** Opening Information shown block **

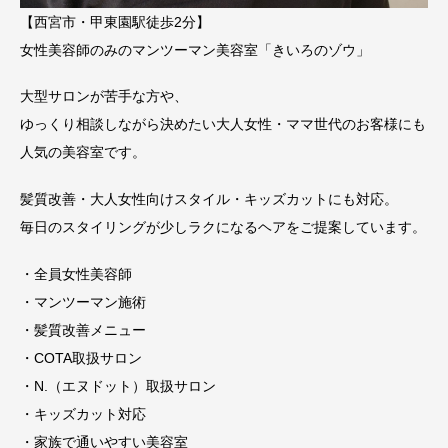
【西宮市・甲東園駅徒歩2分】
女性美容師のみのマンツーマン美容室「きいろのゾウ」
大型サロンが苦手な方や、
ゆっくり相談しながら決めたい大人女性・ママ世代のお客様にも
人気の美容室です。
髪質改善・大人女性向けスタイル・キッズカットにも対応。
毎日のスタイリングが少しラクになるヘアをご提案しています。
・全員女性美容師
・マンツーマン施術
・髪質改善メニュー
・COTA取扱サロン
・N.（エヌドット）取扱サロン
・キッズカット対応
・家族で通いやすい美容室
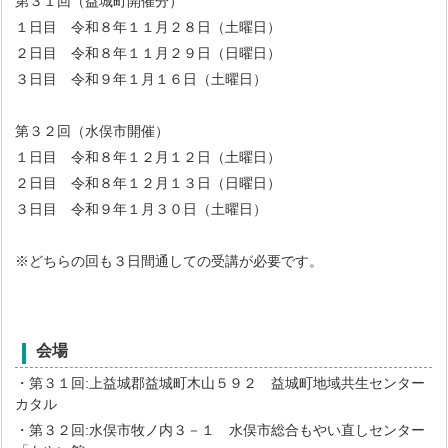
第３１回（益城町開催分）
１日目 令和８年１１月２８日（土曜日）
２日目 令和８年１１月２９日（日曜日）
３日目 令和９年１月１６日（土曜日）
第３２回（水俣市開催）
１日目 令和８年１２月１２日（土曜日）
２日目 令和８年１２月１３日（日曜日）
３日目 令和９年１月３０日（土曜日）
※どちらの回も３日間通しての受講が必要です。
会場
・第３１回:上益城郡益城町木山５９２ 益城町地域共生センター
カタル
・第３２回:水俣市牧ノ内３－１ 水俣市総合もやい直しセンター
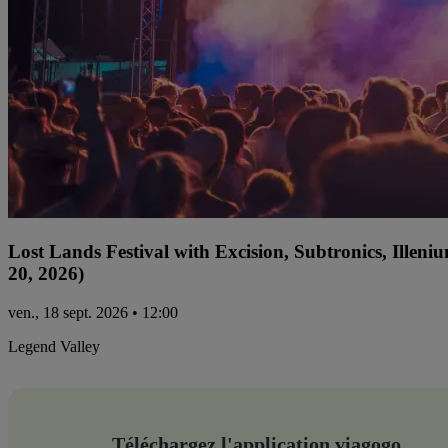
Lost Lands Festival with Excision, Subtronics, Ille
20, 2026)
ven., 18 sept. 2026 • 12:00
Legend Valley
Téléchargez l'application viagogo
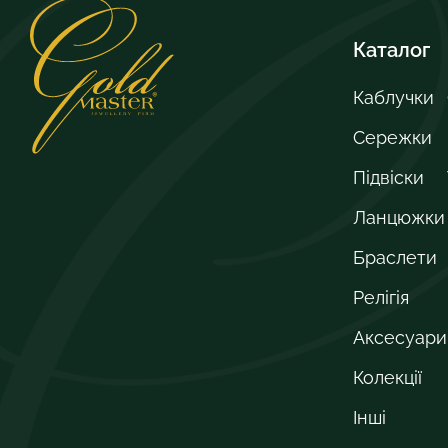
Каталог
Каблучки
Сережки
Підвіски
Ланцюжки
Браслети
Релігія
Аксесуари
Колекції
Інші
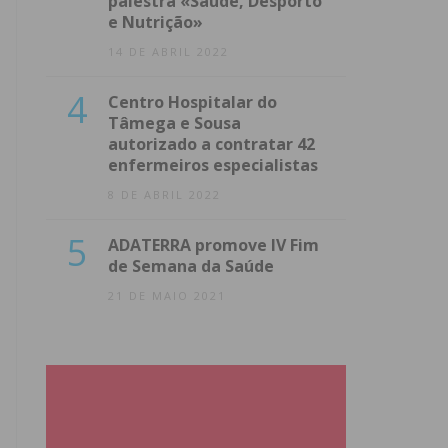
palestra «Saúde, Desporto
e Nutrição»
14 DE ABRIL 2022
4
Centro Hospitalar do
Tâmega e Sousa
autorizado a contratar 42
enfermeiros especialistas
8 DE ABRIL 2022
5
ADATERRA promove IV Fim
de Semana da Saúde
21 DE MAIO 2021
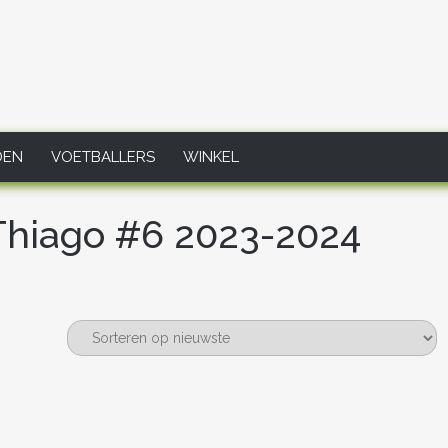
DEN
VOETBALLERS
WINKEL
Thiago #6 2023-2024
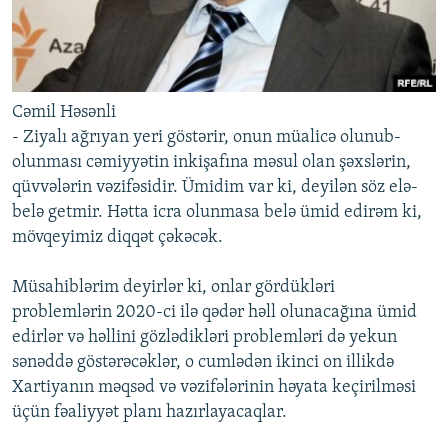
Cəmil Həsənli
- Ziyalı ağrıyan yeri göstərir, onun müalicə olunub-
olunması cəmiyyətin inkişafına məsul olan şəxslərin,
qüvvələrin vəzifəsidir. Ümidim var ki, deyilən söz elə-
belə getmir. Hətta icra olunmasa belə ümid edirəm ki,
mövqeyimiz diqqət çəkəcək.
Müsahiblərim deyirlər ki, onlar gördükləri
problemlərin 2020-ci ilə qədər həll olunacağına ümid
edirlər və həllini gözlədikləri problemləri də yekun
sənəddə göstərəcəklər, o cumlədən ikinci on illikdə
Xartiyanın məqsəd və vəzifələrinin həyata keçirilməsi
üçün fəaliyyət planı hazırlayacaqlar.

** Closing Information shown block **

Your instructions:
Exactly as written, please copy out the whole set of records, skipping images.

Result for this task:
【西宮市・甲東園駅徒歩2分】
女性美容師のみのマンツーマン美容室「きいろのゾウ」
大型サロンが苦手な方や、
ゆっくり相談しながら決めたい大人女性・ママ世代のお客様にも
人気の美容室です。
髪質改善・大人女性向けスタイル・キッズカットにも対応。
毎日のスタイリングが少しラクになるヘアをご提案しています。
・全員女性美容師
・マンツーマン施術
・髪質改善メニュー
・COTA取扱サロン
・N.（エヌドット）取扱サロン
・キッズカット対応
・家族で通いやすい美容室
第３１回（益城町開催分）
１日目 令和８年１１月２８日（土曜日）
２日目 令和８年１１月２９日（日曜日）
３日目 令和９年１月１６日（土曜日）
第３２回（水俣市開催）
１日目 令和８年１２月１２日（土曜日）
２日目 令和８年１２月１３日（日曜日）
３日目 令和９年１月３０日（土曜日）
※どちらの回も３日間通しての受講が必要です。
会場
・第３１回:上益城郡益城町木山５９２ 益城町地域共生センター
カタル
・第３２回:水俣市牧ノ内３－１ 水俣市総合もやい直しセンター
Lost Lands Festival with Excision, Subtronics, Ille
20, 2026)
ven., 18 sept. 2026 • 12:00
Legend Valley
Téléchargez l'application viagogo
Каталог
Каблучки
Сережки
Підвіски
Ланцюжки
Браслети
Релігія
Аксесуари
Колекції
Інші
palestra «Saúde, Desporto
e Nutrição»
14 DE ABRIL 2022
4
Centro Hospitalar do
Tâmega e Sousa
autorizado a contratar 42
enfermeiros especialistas
8 DE ABRIL 2022
5
ADATERRA promove IV Fim
de Semana da Saúde
21 DE MAIO 2021
DEN
VOETBALLERS
WINKEL
Thiago #6 2023-2024
Cəmil Həsənli
- Ziyalı ağrıyan yeri göstərir, onun müalicə olunub-
olunması cəmiyyətin inkişafına məsul olan şəxslərin,
qüvvələrin vəzifəsidir. Ümidim var ki, deyilən söz elə-
belə getmir. Hətta icra olunmasa belə ümid edirəm ki,
mövqeyimiz diqqət çəkəcək.
Müsahiblərim deyirlər ki, onlar gördükləri
problemlərin 2020-ci ilə qədər həll olunacağına ümid
edirlər və həllini gözlədikləri problemləri də yekun
sənəddə göstərəcəklər, o cumlədən ikinci on illikdə
Xartiyanın məqsəd və vəzifələrinin həyata keçirilməsi
üçün fəaliyyət planı hazırlayacaqlar.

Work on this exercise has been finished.